Prime Minister Boris Johnson appointed former Brexit negotiator David Frost to his cabinet, putting him in charge of relations with the European Union and maximizing the opportunities resulting from the U.K.’s departure.

Frost, who negotiated the U.K.’s trade deal with the EU, will be a minister of state in the Cabinet Office, Johnson’s office said in an emailed statement on Wednesday. His responsibilities will include working on domestic reform and leading the committee that manages Britain’s post-Brexit ties with the bloc.

Johnson had already picked Frost to be his representative for Brexit and international policy, but his elevation to the cabinet gives him a place at the heart of government.

Frost said this month the U.K.’s relationship with the EU had been “more than bumpy” since Brexit, following disputes over vaccine supplies and disruption to trade.

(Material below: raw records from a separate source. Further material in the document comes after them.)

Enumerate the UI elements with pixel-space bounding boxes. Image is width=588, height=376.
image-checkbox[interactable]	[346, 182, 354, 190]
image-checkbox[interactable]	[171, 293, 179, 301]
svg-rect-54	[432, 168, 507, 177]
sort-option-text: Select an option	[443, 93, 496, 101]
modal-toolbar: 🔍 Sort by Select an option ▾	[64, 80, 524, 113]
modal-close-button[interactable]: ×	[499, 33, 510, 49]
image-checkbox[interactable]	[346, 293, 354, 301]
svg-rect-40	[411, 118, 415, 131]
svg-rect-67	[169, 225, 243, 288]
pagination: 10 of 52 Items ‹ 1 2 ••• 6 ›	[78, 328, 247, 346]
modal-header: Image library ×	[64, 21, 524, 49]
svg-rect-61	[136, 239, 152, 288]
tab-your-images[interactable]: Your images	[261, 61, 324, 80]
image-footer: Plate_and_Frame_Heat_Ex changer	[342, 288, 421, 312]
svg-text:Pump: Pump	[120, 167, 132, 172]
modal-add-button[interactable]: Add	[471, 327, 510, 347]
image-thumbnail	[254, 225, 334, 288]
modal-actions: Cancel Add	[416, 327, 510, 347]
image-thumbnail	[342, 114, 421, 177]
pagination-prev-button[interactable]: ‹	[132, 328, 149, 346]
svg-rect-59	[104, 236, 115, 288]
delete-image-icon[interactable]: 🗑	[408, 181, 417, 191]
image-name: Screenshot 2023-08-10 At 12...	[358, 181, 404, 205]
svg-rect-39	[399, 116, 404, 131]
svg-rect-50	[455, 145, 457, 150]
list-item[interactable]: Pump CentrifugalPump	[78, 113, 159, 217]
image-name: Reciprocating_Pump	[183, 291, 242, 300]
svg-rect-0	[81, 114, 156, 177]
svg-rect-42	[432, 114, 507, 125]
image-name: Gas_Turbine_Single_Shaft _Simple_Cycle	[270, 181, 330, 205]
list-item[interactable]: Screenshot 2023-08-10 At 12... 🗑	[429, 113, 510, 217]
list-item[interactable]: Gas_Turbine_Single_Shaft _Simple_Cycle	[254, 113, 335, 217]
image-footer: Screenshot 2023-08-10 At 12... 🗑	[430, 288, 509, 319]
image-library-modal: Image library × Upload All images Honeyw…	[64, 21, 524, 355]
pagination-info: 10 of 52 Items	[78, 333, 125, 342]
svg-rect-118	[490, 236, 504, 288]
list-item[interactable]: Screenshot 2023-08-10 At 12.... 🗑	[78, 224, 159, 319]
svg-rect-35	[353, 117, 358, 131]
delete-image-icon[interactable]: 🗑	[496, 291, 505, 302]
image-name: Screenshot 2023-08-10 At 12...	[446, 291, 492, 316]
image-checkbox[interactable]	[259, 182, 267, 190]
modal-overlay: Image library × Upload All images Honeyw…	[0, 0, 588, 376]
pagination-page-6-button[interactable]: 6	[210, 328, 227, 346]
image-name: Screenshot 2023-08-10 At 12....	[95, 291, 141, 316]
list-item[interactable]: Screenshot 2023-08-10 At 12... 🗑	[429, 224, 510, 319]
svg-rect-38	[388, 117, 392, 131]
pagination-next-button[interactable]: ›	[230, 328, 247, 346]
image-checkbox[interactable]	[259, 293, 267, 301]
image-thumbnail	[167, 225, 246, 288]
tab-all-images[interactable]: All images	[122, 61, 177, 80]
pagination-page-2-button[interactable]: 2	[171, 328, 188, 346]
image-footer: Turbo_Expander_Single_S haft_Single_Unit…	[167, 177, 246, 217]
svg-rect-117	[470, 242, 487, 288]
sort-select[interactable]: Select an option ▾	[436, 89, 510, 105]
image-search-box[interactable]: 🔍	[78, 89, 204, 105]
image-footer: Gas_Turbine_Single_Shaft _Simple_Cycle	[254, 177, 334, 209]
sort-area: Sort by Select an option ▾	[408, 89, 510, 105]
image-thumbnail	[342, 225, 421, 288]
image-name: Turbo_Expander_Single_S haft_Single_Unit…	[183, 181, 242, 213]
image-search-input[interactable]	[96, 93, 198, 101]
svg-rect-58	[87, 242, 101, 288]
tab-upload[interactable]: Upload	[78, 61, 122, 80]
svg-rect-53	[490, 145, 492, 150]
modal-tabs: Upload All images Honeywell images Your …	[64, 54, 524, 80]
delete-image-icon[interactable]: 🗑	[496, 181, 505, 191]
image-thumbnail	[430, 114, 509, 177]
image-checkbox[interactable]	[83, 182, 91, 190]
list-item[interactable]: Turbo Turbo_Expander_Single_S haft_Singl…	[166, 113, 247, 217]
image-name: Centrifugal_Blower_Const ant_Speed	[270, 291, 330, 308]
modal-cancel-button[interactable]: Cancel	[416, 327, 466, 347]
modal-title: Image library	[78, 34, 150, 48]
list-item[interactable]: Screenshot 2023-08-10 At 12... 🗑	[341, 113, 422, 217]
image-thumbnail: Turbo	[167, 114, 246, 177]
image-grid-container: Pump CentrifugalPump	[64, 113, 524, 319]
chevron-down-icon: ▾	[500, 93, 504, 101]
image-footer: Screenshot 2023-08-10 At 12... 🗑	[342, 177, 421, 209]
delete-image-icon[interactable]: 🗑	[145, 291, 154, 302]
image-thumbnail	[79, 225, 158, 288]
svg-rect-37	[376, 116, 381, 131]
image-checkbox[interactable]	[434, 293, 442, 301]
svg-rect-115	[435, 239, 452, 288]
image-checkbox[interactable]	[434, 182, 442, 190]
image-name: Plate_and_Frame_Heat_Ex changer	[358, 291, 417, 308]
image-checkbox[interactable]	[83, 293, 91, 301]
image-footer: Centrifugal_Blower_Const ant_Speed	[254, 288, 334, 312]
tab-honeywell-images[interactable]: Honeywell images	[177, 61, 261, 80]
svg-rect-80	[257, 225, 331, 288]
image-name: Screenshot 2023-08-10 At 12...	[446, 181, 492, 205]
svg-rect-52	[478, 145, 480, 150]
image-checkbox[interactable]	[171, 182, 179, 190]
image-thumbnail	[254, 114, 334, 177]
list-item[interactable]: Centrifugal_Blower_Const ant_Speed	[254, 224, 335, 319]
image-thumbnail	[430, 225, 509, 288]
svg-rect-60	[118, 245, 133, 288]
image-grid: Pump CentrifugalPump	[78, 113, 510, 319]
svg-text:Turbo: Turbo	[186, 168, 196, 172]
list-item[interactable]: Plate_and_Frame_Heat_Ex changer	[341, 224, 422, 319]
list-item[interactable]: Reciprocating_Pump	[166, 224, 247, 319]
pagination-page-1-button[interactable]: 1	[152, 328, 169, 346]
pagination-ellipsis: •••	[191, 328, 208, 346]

He now faces the challenge of smoothing those ties.

Britain and the EU are trying to resolve interruptions to goods flowing between mainland Britain and Northern Ireland, with Johnson’s government calling for grace periods covering trade to be extended. Other issues affecting U.K.-EU ties, such as access to the bloc for financial services from the City of London, remain unresolved.

Frost has also been charged with identifying domestic reforms that Britain can make now that it has left the European Union. The ability for the U.K. to set its own rules free from the shackles of Brussels bureaucracy was touted as one of the major benefits of Brexit in the 2016 referendum. So far, the U.K. government has done little to specify areas where it wishes to depart from EU rules.

A former diplomat, Frost used to run the Scotch Whisky Association and worked as a special adviser to Johnson when he was foreign secretary in 2016. After helping to negotiate the U.K.’s departure from the bloc, he took charge of the Brexit trade negotiations in Jan. 2020, which concluded with the free-trade agreement signed on Christmas Eve.